» **Data for analysis**
────

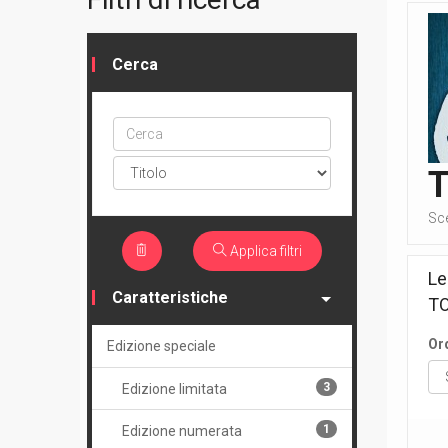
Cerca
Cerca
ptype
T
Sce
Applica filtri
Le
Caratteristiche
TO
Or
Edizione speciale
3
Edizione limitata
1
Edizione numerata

────

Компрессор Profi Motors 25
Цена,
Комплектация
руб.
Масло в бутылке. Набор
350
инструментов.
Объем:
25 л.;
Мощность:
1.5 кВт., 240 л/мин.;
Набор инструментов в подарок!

────

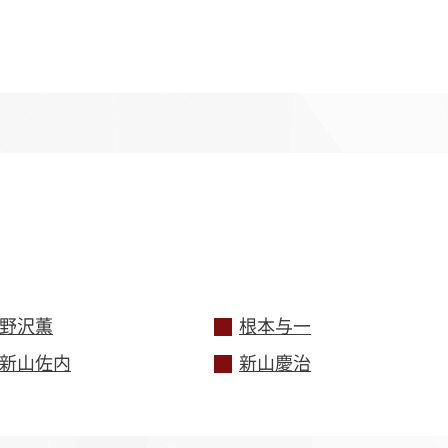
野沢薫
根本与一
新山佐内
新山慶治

────

» **Aim of the exercise**
Copy, from the lines above, each one that holds "Набор".

» **Exercise result**
Масло в бутылке. Набор
Набор инструментов в подарок!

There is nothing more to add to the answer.